**Information provided:**
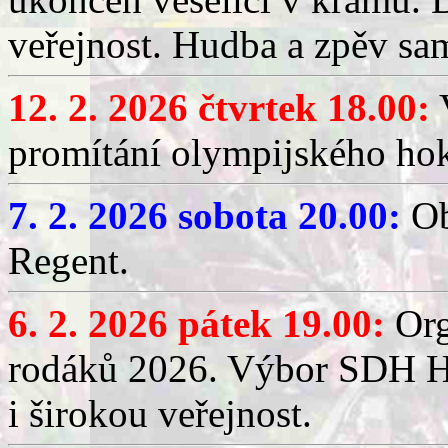
veřejnost. Hudba a zpěv sa
12. 2. 2026 čtvrtek 18.00:
V
promítání olympijského hok
7. 2. 2026 sobota 20.00:
Ob
Regent.
6. 2. 2026 pátek 19.00:
Org
rodáků 2026. Výbor SDH Hř
i širokou veřejnost.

**Aim of the task:**
Please copy all lines of the listing in which the string "veřejnost" occurs.

**Response to the exercise:**
veřejnost. Hudba a zpěv sa
i širokou veřejnost.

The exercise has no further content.